Da sie nicht die Raffinesse der Franzosen besitzen, haben die Engländer kein Äquivalent zu Versailles und so durchmischen sich die Hochwohlgeborenen, die Anhänger verschiedener Religionen, commerçants und Vagabunden alle in London. Ihr habt Zeit in Amsterdam verbracht, was Euch eine gewisse Vorstellung von London vermitteln mag, außer das London nicht annähernd so gut organisiert ist. Die Durchmischung findet zu einem großen Teil in Kaffeehäusern statt. Um die Börse herum gibt es verschiedene Kaffee- und Kakaohäuser, in denen sich nach und nach eine spezielle Kundschaft eingefunden hat. Gleich und gleich gesellt sich gern, und so treffen sich diejenigen, die mit Aktien der Ostindischen Kompanie handeln, an einem bestimmten Ort und so weiter. Jetzt, da Englands Überseehandel zugenommen hat, ist das Versichern von Schiffen und anderen riskanten Unternehmen an sich ein Handelszweig von einiger Bedeutung geworden. Diejenigen, die im Versicherungsgeschäft sind, haben vor kurzem angefangen, in Lloyds Kaffeehaus zu gehen, das, aus welchem Grund auch immer, zum Lieblingstreffpunkt der Versicherer geworden ist. Diese Einrichtung ist für Käufer und Verkäufer gleichermaßen von Vorteil: Der Käufer kann Angebote von verschiedenen Versicherern einholen, indem er einfach von Tisch zu Tisch schlendert, und der Verkäufer kann die Risiken verteilen, indem er spontan Gesellschaften bildet. Ich hoffe, ich langweile Euch nicht zu Tode, Monsieur, aber es ist faszinierend anzusehen, und Ihr selbst habt jetzt aus diesem Quartal ein bisschen Geld verdient, das Ihr dazu verwenden könnt, Euch einen Abenteuerroman zu kaufen, falls mein Vortrag Euch zu langweilig ist. Tout le monde in Versailles ist übereinstimmend der Meinung, dass L’Emmerdeur in der Barbarei eine gute Lektüre ist, und ich weiß aus sicherer Quelle, dass ein Exemplar davon im Schlafzimmer des Königs entdeckt wurde.

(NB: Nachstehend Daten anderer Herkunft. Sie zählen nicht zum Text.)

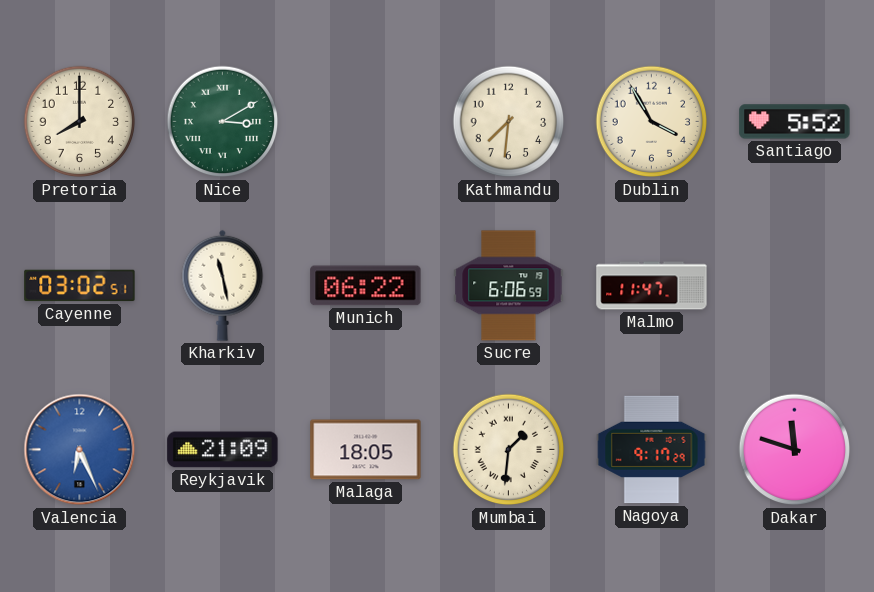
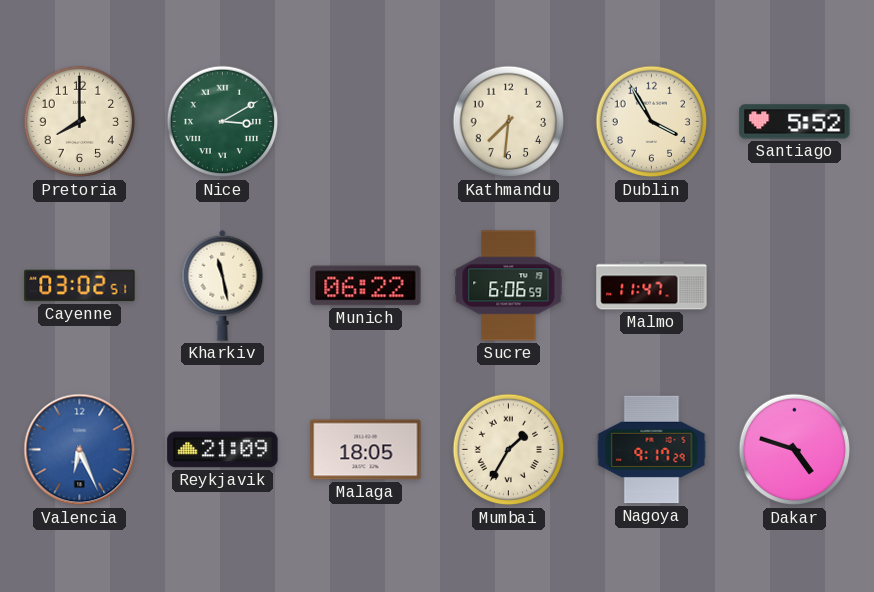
Mumbai: 1:31 -> 1:35
Dakar: 11:48 -> 4:48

Genug vom Geschäft; nun zum Tratsch.
Jetzt, da ich als Gräfin bekannt bin, geruht Madame, mich zu erkennen. Die ganze Zeit hatte sie mich ja als Parasitin betrachtet, als Schlingpflanze, und deshalb hatte ich gedacht, sie sei der letzte Mensch bei Hofe, der mich als Adlige akzeptieren würde. Doch sie überraschte mich mit einer Begrüßung, die höflich, fast herzlich war, und gönnte mir sogar ein paar Minuten höflicher Konversation, als ich sie neulich im Park traf. Ich glaube, ihre bisherige Kälte mir gegenüber hatte zwei Gründe. Zum einen ist la Palatine (so wird Liselotte hier manchmal genannt) wie alle anderen ausländischen Mitglieder der königlichen Familie unsicher in Bezug auf ihre Stellung und neigt dazu, sich selbst zu erhöhen, indem sie jene herabsetzt, deren Geblüt noch zweifelhafter ist als das ihre. Das ist keine besonders anziehende Eigenschaft, aber sie ist nur allzu menschlich! Zum anderen ist ihre Hauptrivalin bei Hofe de Maintenon, die aus einer erbärmlichen Situation emporgestiegen ist, um die inoffizielle Königin von Frankreich zu werden. Und immer wenn Madame jetzt bei Hofe eine Frau mit Ambitionen sieht, erinnert sie das an die eine, die sie hasst.